[Page-level text extractions]
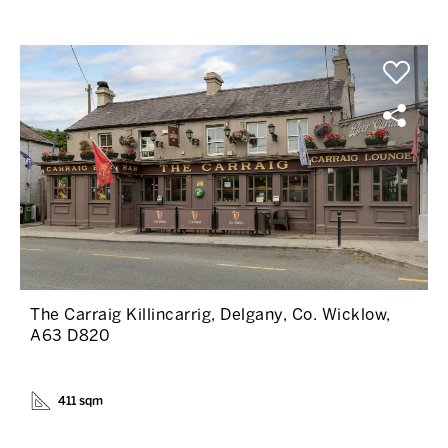
The Carraig Killincarrig, Delgany, Co. Wicklow,
A63 D820
411 sqm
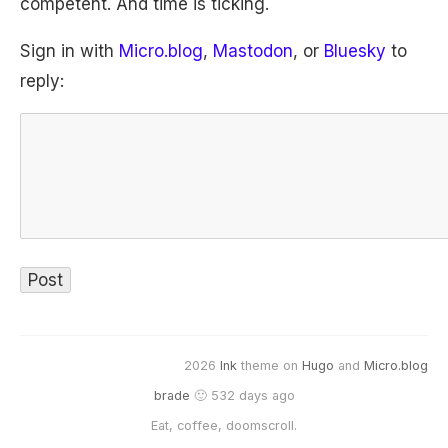
competent. And time is ticking.
Sign in with
Micro.blog
,
Mastodon
, or
Bluesky
to
reply:
2026
Ink
theme on
Hugo
and
Micro.blog
brade
🙂 532 days ago
Eat, coffee, doomscroll.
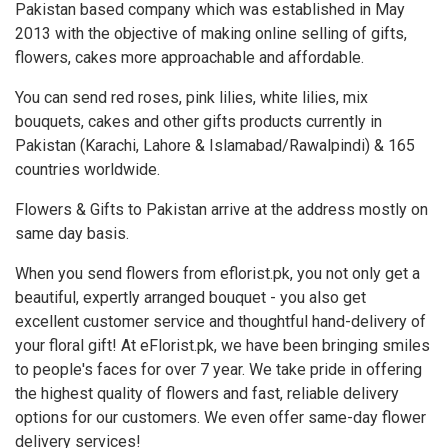
Pakistan based company which was established in May
2013 with the objective of making online selling of gifts,
flowers, cakes more approachable and affordable.
You can send red roses, pink lilies, white lilies, mix
bouquets, cakes and other gifts products currently in
Pakistan (Karachi, Lahore & Islamabad/Rawalpindi) & 165
countries worldwide.
Flowers & Gifts to Pakistan arrive at the address mostly on
same day basis.
When you send flowers from eflorist.pk, you not only get a
beautiful, expertly arranged bouquet - you also get
excellent customer service and thoughtful hand-delivery of
your floral gift! At eFlorist.pk, we have been bringing smiles
to people's faces for over 7 year. We take pride in offering
the highest quality of flowers and fast, reliable delivery
options for our customers. We even offer same-day flower
delivery services!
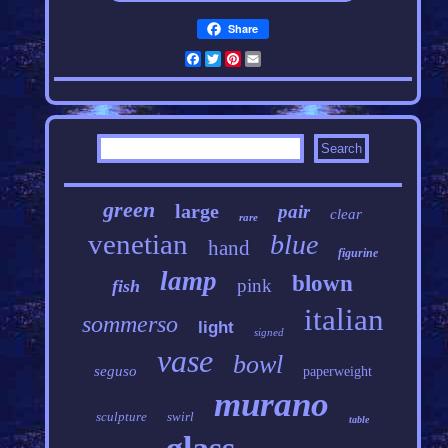
Share
Facebook
Twitter
Pinterest
Email
green
large
pair
clear
rare
venetian
blue
hand
figurine
lamp
blown
pink
fish
italian
sommerso
light
signed
vase
bowl
seguso
paperweight
murano
sculpture
swirl
table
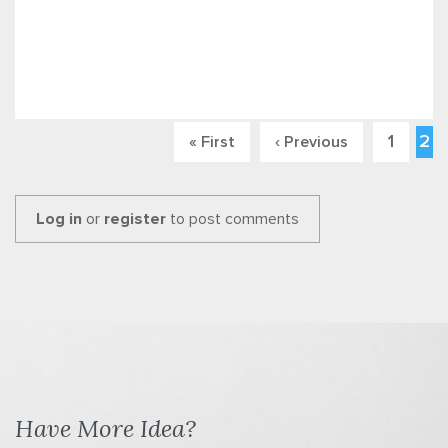
1
2
« First
‹ Previous
Pages
Log in
or
register
to post comments
Have More Idea?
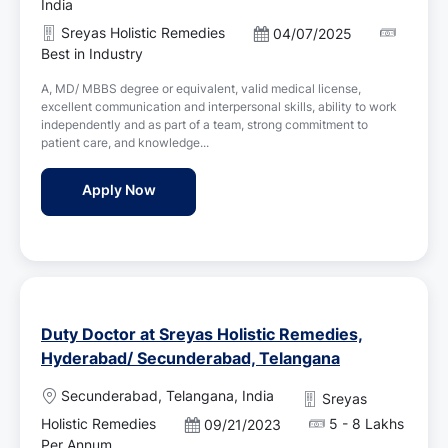
c
India
a
Sreyas Holistic Remedies
P
04/07/2025
t
o
Best in Industry
i
s
o
A, MD/ MBBS degree or equivalent, valid medical license,
t
n
excellent communication and interpersonal skills, ability to work
e
independently and as part of a team, strong commitment to
d
patient care, and knowledge...
D
a
Duty Doctor Jobs in Sreyas Holistic Reme
Apply Now
t
e
Duty Doctor at Sreyas Holistic Remedies,
Hyderabad/ Secunderabad, Telangana
L
Secunderabad, Telangana, India
Sreyas
o
Holistic Remedies
5 - 8 Lakhs
P
09/21/2023
c
o
Per Annum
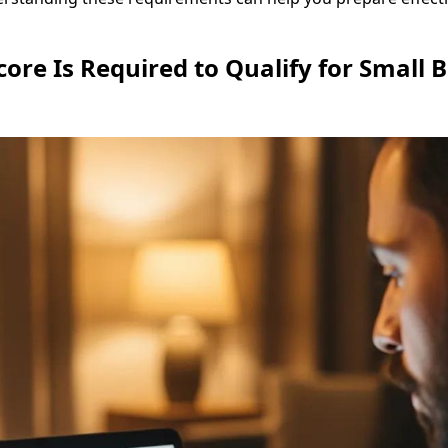
core Is Required to Qualify for Small 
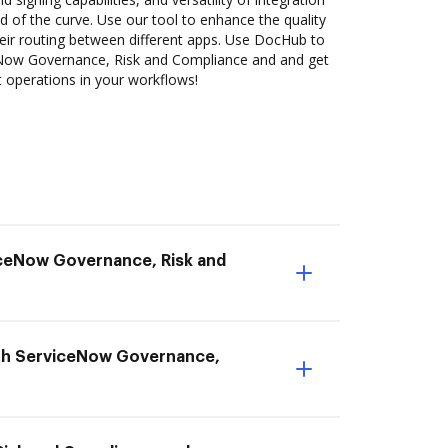
 of the curve. Use our tool to enhance the quality
ir routing between different apps. Use DocHub to
Now Governance, Risk and Compliance and and get
nt operations in your workflows!
viceNow Governance, Risk and
with ServiceNow Governance,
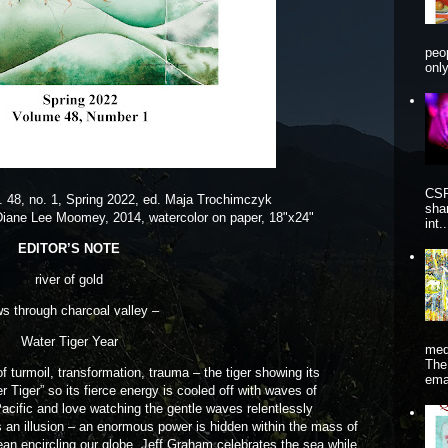
peo
onl
CSP
l. 48, no. 1, Spring 2022, ed. Maja Trochimczyk
sha
Diane Lee Moomey, 2014, watercolor on paper, 18"x24"
int..
EDITOR’S NOTE
river of gold
ws through charcoal valley –
Water Tiger Year
me
The
rmoil, transformation, trauma – the tiger showing its
ema
ter Tiger” so its fierce energy is cooled off with waves of
e Pacific and love watching the gentle waves relentlessly
s an illusion – an enormous power is hidden within the mass of
ocean encircling our globe. Jeff Graham celebrates the sea while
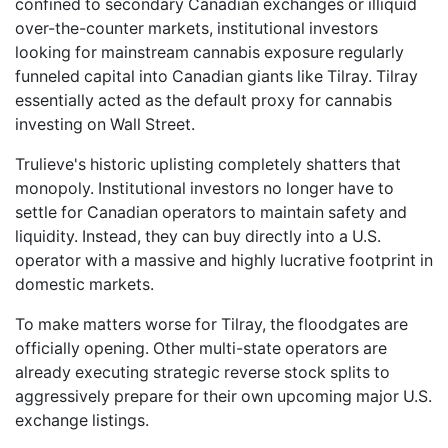
confined to secondary Canadian exchanges or illiquid
over-the-counter markets, institutional investors
looking for mainstream cannabis exposure regularly
funneled capital into Canadian giants like Tilray. Tilray
essentially acted as the default proxy for cannabis
investing on Wall Street.
Trulieve's historic uplisting completely shatters that
monopoly. Institutional investors no longer have to
settle for Canadian operators to maintain safety and
liquidity. Instead, they can buy directly into a U.S.
operator with a massive and highly lucrative footprint in
domestic markets.
To make matters worse for Tilray, the floodgates are
officially opening. Other multi-state operators are
already executing strategic reverse stock splits to
aggressively prepare for their own upcoming major U.S.
exchange listings.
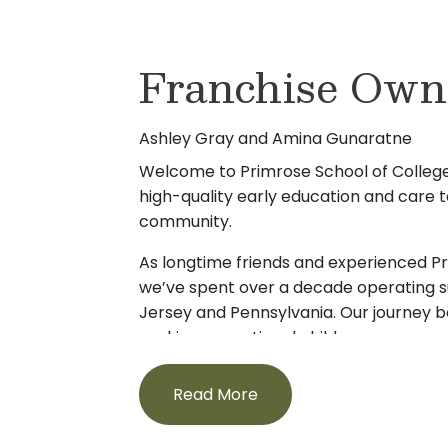
Hi! My name is Tami Barndt, and I am thril
that each school delivers the highest st
the Primrose School of Collegeville. Wit
education and care.
Franchise Own
experience in Early Childhood Education, 
When I’m not at one of our schools suppo
commitment to high-quality learning, nu
families, I’m busy chauffeuring my own 
strong family partnerships to my leadersh
to a variety of sports. As a dedicated wi
Ashley Gray and Amina Gunaratne
have a Bachelor’s degree in Elementary 
spending time with my family and staying
Education from Kutztown University.
Welcome to Primrose School of Collegev
community. My passion for early educati
high-quality early education and care to
I have been part of the Perk Valley commu
engagement drives everything I do, and 
community.
my daughter. She currently attends Perk
children build a strong foundation for fut
enjoy going to the beach and I personal
wait to meet you!
As longtime friends and experienced P
down time reading and gardening.
we’ve spent over a decade operating s
Jersey and Pennsylvania. Our journey 
Throughout my career, I have built a repu
seeking exceptional childcare—an exper
positive school cultures, supporting teach
create something better. That search l
professional growth and ensuring that ev
whose values aligned with our own.
Read More
valued and supported. My roles range f
to school leader, which gives me an und
Ashley, a former attorney, was looking
children, families, and staff need to thriv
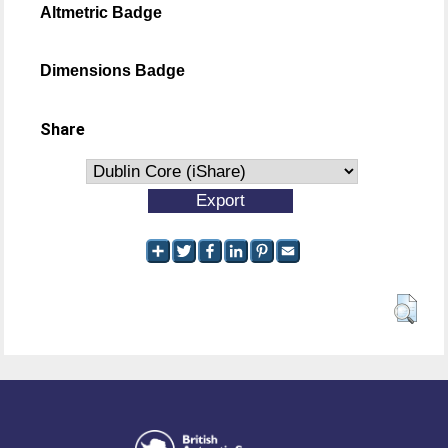
Altmetric Badge
Dimensions Badge
Share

ACTIVITY = From the records above, return each line that has the string "Pakistan".

YOUR SOLUTION =
Pakistan based company which was established in May
Pakistan (Karachi, Lahore & Islamabad/Rawalpindi) & 165
Flowers & Gifts to Pakistan arrive at the address mostly on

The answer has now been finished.